» **Requirement**:
In the data that follows, count the lines where "every" appears, and write only the number.

Stored data
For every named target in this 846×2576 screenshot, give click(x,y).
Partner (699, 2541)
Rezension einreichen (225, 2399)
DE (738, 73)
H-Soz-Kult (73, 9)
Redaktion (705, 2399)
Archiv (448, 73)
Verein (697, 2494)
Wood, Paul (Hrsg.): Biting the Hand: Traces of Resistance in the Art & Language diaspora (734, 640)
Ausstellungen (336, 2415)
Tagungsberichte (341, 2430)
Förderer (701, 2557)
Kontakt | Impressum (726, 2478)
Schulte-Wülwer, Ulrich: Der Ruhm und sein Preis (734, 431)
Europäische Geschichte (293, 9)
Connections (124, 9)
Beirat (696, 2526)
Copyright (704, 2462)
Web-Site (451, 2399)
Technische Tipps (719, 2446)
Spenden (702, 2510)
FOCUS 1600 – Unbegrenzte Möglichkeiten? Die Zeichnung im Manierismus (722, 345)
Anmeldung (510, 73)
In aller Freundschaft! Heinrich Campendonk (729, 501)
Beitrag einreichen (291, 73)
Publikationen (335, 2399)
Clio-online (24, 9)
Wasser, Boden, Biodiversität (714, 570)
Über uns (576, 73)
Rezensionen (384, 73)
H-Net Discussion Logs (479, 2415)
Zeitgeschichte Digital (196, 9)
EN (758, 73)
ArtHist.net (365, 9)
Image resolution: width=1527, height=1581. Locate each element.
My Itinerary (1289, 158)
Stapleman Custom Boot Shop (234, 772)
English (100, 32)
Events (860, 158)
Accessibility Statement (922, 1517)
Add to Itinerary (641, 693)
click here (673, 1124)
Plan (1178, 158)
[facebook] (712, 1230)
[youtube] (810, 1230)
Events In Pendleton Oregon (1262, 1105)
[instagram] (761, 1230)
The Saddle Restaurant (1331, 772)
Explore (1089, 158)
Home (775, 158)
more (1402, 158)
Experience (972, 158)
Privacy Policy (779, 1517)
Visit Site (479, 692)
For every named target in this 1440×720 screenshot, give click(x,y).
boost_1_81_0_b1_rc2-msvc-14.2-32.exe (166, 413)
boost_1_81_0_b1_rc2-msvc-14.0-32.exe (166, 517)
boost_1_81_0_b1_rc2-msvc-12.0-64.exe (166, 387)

» **Result of the exercise**:
2